Being a sports mascot in South Florida is tough. You have to work hard to inspire cynical fans who hate losing and demand a championship run every year.
Our mascots are up to the task. Like Burnie of the Miami Heat, who acts like that old friend of yours who drinks a little too much beer and remains a little too obsessed with his college days but always provides you with a good time.
Then there’s Sebastian the Ibis, cruelly maligned for looking too much like a cranky duck. But he’s the heart and soul of the Miami Hurricanes. Miami fans have forgotten Stanley C Panther up in Sunrise – did you even know he has a sidekick now? And then there’s poor Billy the Marlin, who tirelessly tries to bring joy to up to 200 baseball fans at every home game during the season.
But there are so many more mascots! Like Owlsley the Owl. No, seriously, he’s a South Florida mascot. What does it mean if you love him best?
Here. Let us tell you what we know about you via your favorite mascot.

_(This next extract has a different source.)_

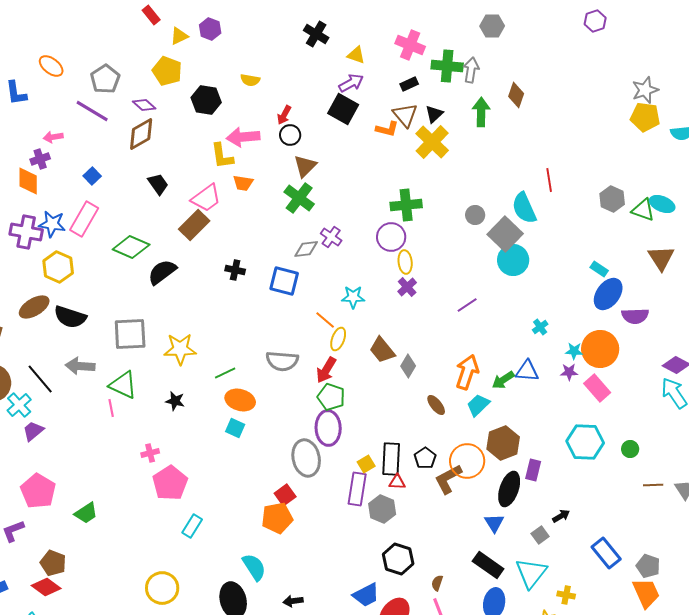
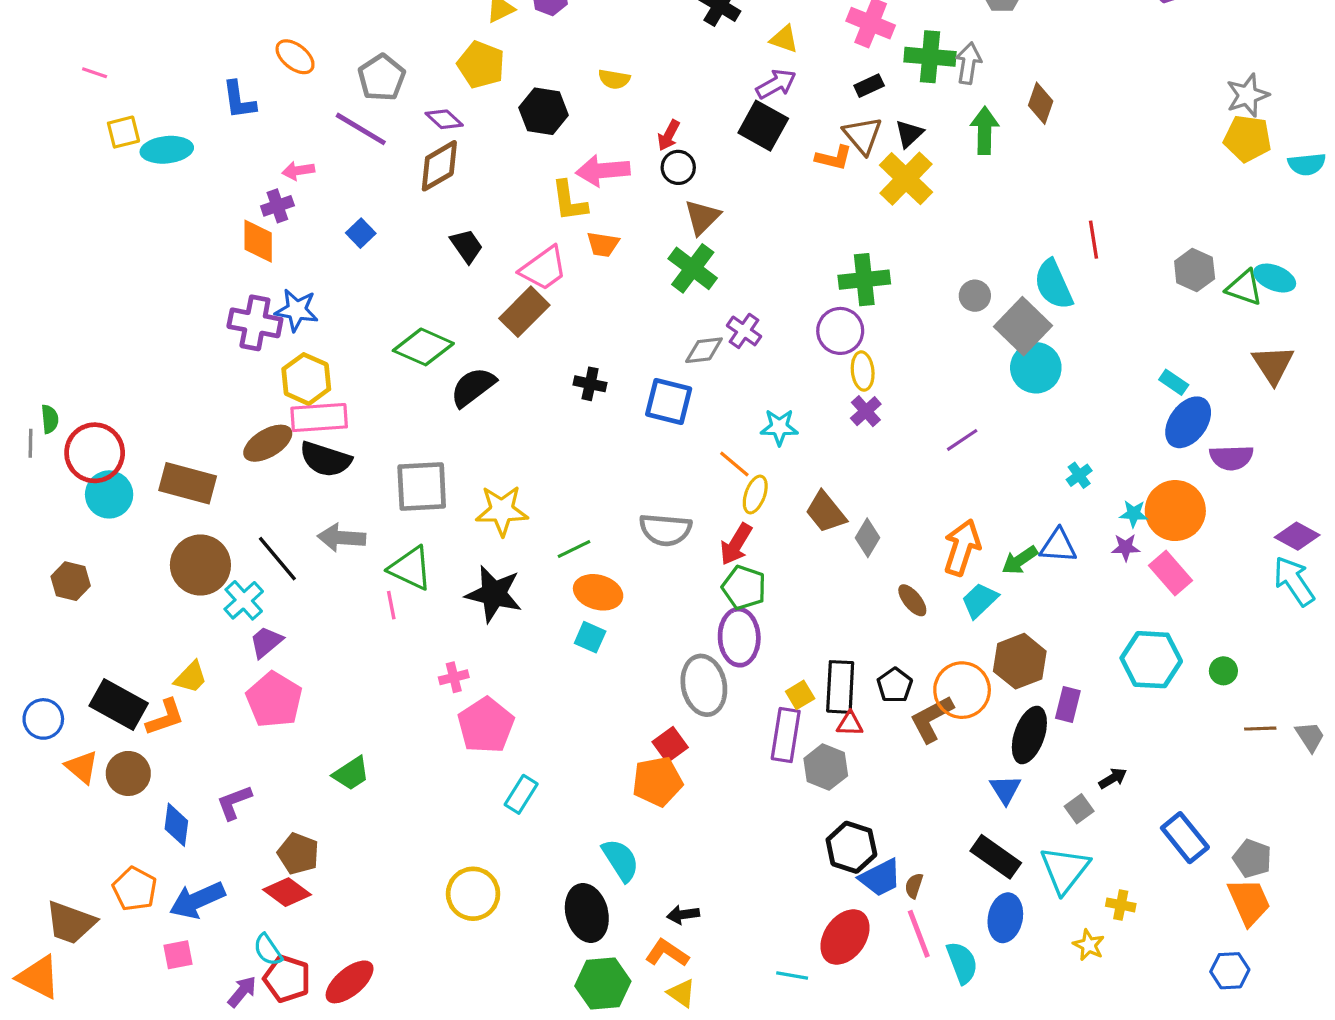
pink rectangle: (84, 219) -> (319, 418), moved, turned 56
black star: (175, 401) -> (494, 594), size x1.8
pink pentagon: (38, 491) -> (274, 700), moved
blue trapezoid: (366, 595) -> (880, 878), moved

Sebastian the Ibis (University of Miami)
You use the word “swagger” unironically and have made a turnover chain out of paper clips.
You have a Dan Marino commemorative item in your home.
You will shed real tears at Dwyane Wade‘s final home game.
Billy the Marlin (Marlins)
Stanley C Panther (Panthers)
You live in Broward.
Viktor the Rat (Panthers)
You live in west Broward.
The Miami Maniac
Your kid plays UM baseball.
Obie (Orange Bowl)
You live in another state.
Roary the Panther (FIU)
You have also made a turnover chain out of paper clips, only you cried a little when you did it.
Bucky the Parrot (Barry University)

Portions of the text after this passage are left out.